If your program is C only, I recommend you take a look at the Value Analysis in Frama-C. It computes supersets of possible values for any l-value at each point of the program, under some hypotheses that are explained at length here. Complexity in the analyzed program only means that the returned supersets are more approximated, but they still contain all the possible run-time values (as long as you remain within the aforementioned hypotheses).
EDIT: if you are interested in possible values of function pointers for the purpose of slicing the analyzed program, you should definitely take a look at the existing dependencies and slicing computations in Frama-C. The website doesn't have any nice example for slicing, here is one from a discussion on the mailing-list
You should take a look at Elsa. It is relatively easy to extend and lets you parse an AST fairly easily. It handles all of the parsing, lexing and AST generation and then lets you traverse the tree using the Visitor pattern.
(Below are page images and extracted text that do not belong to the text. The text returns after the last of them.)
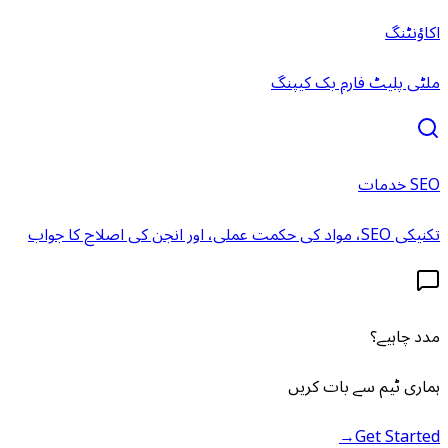
اکاؤنٹنگ
ملٹی پلیٹ فارم بک کیپنگ
SEO خدمات
تکنیکی SEO، مواد کی حکمت عملی، اور انجن کی اصلاح کا جواب
مدد چاہیے؟
ہماری ٹیم سے بات کریں
→
Get Started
class CallGraphGenerator : public ASTVisitor
{
//...
virtual bool visitFunction(Function *func);
virtual bool visitExpression(Expression *expr);
}
You can then detect function declarations, and probably detect function pointer usage. Finally you could check the function pointers' declarations and generate a list of the declared functions that could have been called using that pointer.
In our project, we perform static source code analysis by converting LLVM bytecode into C code with help of llc program that is shipped with LLVM. Then we analyze C code with CIL (C Intermediate Language), but for C language a lot of tools is available. The pitfail that the code generated by llc is AWFUL and suffers from a great loss of precision. But still, it's one way to go.
Edit: in fact, I wouldn't recommend anyone to o like this. But still, just for a record...
I think your question is flawed. The title says "Static source code analysis". Yet your underlying reason appears to be the construction of (part of ) a call graph including calls through a function pointer. The essence of function pointers is that you cannot know their values at compile time, i.e. at the point where you do static source code analysis. Consider this bit of code:
void (*pFoo)() = GetFoo();
pFoo();
Static code analysis cannot tell you what GetFoo() returns at runtime, although it might tell you that the result is subsequently used for a function call.
Now, what values could GetFoo() possibly return? You simply can't say this in general (equivalent to solving the halting problem). You will be able to guess some trivial cases. The guessable percentage will of course go up depending on how much effort you are willing to invest.
The DMS Software Reengineering Toolkit provides various types of control, data flow, and global points-to analyzers for large systems of C code, and constructs call graphs using that global points-to analysis (with the appropriate conservative assumptions). More discussion and examples of the analyses can be found at the web site.
DMS has been tested on monolithic systems of C code with 25 million lines. (The call graph for this monster had 250,000 functions in it).
Engineering all this machinery from basic C ASTs and symbol tables is a huge amount of work; been there, done that. You don't want to do this yourself if you have something else to do with your life, like implement other applications.